Cette année, j’ai choisi de peindre un homard à l’acrylique… mais pas n’importe comment. L’œuvre est réalisée sur une planche en bois, un clin d’œil volontaire aux planches à découper de cuisine, espace sacrificiel de nombreux crustacés. J’ai voulu inverser la scène et proposer une lecture à la fois absurde, provocante et symbolique.

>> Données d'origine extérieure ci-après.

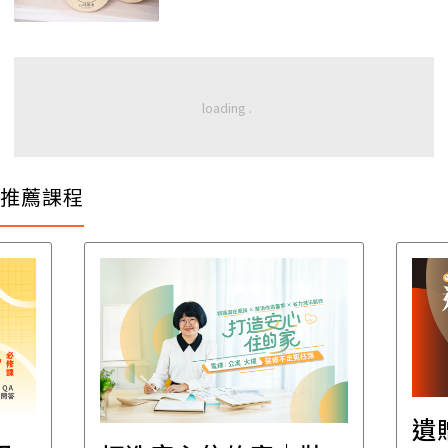
推薦課程
遺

La peinture, entièrement réalisée dans un style cartoon, adopte un ton volontairement léger en apparence. Couleurs vives, contours marqués et expressions exagérées contrastent avec la scène qu’elle représente : un homard, toque de chef sur la tête et sourire sadique au bec, fait cuire un humain dans une grande marmite. Son air diabolique et son sourire revanchard incarnent un renversement des rapports de force. C’est désormais le crustacé qui domine, qui cuisine, qui se venge.
Chacun comprendra la référence à «Omar m’a tuer», devenue emblématique dans l’imaginaire collectif français. Ce jeu de mots noir et absurde, qui renforce l’ironie de la scène. Cette référence détourne un fait divers tragique pour nourrir une critique symbolique : celle de la violence banalisée, de l’inversion des rôles entre bourreau et victime, et de la frontière floue entre justice, vengeance et domination.
Avec cette œuvre, j’ai voulu faire sourire autant que faire réfléchir, en mêlant esthétique pop, humour noir et détournement narratif. Le cartoon devient alors un outil pour parler de choses un peu plus profondes mais jamais sans se prendre trop au sérieux.